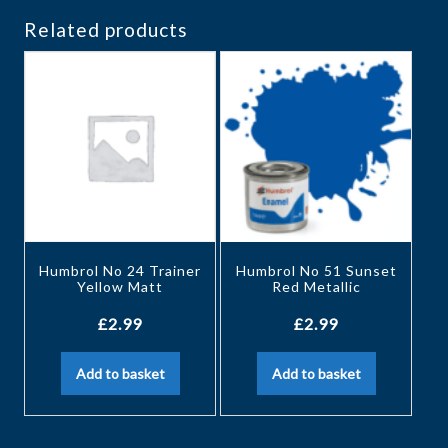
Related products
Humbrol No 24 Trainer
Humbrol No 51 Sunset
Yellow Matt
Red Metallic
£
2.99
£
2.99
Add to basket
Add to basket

◆ ◆ ◆ ◆

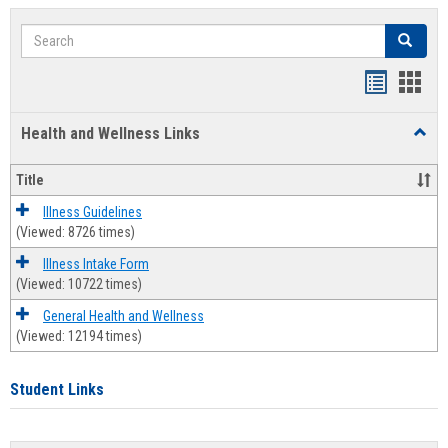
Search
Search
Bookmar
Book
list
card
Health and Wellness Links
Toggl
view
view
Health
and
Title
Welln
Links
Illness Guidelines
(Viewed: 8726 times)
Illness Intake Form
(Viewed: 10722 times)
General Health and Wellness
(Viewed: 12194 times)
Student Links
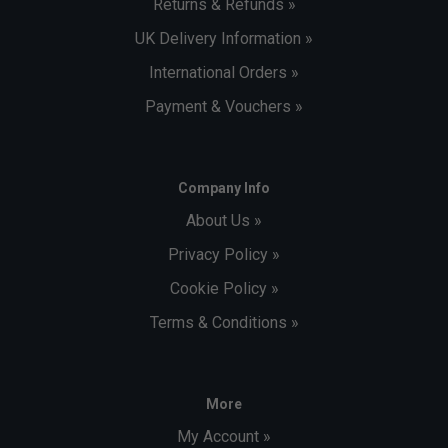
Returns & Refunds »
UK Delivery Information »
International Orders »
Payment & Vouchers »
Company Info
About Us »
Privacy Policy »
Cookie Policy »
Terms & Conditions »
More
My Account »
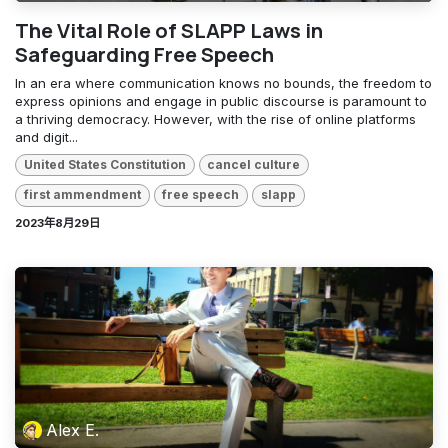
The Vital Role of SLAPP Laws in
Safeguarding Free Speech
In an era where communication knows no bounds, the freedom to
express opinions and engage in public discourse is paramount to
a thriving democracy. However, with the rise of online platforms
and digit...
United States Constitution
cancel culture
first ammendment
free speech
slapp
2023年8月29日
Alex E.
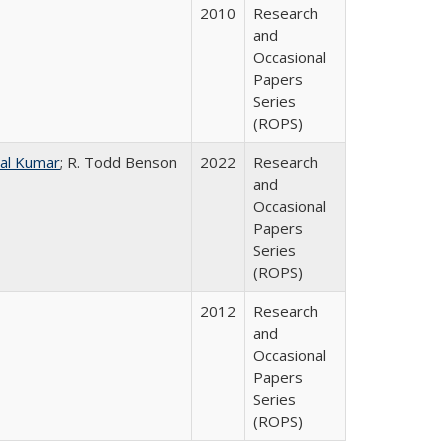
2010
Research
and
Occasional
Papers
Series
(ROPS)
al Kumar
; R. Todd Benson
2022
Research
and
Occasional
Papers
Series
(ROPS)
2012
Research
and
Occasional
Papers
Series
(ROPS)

◆ ◆ ◆ ◆

What is being asked >>
Whenever the word "Health" shows up in a line of the entries, copy that line.

Answer box >>
Health and Wellness Links
Health
General Health and Wellness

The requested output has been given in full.